On 6/25/15, Deryck Chan deryckchan@wikimedia.hk wrote:
Understanding comes both ways. Since Snowden's whistleblowing, the tech community has already been denounced by a significant proportion of society as selfish nerds who value their own privacy over (communal / national) security and order. Our switch to https-only (as opposed to https-recommended) is only sealing that impression.
This doesn't make logical sense to me.
Coincidentally with the switch to https-only, China has blocked the Chinese Wikipedia.
AFAIK, this happened before the https switch. Causality usually doesn't go backwards in time.
We always need to balance security and accessibility. I feel that it is unwise to remove even the option to use Wikimedia without https encryption. With the systemic bias of Wikipedia, I feel that this switch has cost us more in loss of breadth of readership than we gain in security.
Or it reduces systemic bias by allowing people to express their opinion without feeling that they are being watched (People tend to be more conformist when they think they might be watched).

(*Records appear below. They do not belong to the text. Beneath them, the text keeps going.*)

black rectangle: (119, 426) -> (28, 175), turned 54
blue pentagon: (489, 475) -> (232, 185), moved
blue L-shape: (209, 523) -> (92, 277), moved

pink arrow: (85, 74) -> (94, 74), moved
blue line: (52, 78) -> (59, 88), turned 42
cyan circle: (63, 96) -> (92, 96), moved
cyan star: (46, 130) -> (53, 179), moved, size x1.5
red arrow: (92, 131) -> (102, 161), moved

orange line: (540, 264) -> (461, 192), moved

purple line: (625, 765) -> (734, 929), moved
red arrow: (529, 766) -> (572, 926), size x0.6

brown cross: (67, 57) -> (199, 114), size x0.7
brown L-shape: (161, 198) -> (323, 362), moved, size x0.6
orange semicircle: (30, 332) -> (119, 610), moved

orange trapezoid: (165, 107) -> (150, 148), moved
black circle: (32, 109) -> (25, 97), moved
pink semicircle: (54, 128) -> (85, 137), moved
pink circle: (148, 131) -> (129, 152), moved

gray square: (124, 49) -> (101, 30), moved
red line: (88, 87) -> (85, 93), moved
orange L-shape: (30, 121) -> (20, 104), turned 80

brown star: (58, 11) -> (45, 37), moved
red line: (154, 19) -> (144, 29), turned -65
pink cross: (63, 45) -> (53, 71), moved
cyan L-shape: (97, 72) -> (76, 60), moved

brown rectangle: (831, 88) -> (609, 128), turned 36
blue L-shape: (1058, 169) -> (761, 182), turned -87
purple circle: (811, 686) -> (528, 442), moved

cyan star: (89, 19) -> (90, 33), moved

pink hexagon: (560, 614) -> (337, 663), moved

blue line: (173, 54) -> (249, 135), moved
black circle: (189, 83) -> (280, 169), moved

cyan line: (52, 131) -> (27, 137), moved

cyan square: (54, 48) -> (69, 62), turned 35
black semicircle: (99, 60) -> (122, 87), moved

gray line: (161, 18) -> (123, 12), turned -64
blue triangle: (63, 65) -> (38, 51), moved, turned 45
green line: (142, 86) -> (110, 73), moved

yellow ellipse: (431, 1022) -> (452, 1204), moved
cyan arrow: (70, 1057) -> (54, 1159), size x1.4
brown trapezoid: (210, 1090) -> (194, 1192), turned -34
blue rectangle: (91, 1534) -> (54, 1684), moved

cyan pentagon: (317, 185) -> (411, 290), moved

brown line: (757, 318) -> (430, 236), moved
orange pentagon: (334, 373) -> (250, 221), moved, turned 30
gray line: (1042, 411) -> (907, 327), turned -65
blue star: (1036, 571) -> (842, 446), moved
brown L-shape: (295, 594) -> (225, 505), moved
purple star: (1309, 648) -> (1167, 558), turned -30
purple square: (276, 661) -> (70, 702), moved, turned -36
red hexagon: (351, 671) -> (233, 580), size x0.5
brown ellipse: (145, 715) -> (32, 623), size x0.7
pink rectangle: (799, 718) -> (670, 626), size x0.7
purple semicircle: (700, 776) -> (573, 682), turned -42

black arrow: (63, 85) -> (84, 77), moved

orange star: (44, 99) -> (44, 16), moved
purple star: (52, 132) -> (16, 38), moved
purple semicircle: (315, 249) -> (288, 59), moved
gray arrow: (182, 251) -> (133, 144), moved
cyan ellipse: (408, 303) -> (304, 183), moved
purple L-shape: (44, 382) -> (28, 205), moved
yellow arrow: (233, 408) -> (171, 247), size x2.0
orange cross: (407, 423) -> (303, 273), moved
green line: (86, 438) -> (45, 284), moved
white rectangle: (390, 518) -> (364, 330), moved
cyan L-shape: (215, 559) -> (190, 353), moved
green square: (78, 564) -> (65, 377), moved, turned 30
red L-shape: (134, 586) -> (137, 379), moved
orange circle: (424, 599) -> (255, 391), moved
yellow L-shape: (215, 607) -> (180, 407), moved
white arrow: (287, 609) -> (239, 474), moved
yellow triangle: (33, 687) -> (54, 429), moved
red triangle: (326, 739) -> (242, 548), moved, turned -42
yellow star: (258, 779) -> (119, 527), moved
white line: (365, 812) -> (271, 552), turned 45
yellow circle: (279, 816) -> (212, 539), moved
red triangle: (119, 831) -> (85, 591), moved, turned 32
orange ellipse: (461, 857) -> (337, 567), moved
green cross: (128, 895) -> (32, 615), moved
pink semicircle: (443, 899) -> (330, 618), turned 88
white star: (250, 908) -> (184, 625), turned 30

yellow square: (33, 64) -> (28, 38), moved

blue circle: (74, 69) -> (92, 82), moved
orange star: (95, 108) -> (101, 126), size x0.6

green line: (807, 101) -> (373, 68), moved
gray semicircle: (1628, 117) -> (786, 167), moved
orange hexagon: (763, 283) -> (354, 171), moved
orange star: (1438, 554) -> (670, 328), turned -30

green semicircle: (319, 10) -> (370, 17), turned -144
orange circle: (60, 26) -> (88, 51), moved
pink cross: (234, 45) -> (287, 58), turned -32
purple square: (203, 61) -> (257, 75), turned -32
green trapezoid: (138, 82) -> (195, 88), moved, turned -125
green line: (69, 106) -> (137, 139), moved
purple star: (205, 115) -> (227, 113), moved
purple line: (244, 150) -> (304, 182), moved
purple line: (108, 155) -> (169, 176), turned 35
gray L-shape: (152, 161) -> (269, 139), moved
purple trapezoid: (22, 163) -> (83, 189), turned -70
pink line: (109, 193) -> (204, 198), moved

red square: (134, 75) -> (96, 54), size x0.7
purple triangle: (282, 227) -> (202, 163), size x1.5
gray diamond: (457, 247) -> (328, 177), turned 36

"Not our fault" is not good enough when an encyclopedia loses a small but significant proportion of its readership, not out of the readers' voluntary choice.
Lots of things aren't our fault. However sometimes we have to do things about stuff that isn't our fault. Proving that the "encyclopedia loses a small but significant proportion of its readership" (And in particular quantifying the number) would be step 1 to convincing (at least me) that we should do something about it. Step 2 would be combing up with some rationale argument about when the benefits of https-only outweight the drawbacks. Is sufficient harm when 1 person is affected? Is sufficient harm when 0.0001% of readers are affected? 1% ? Some other number?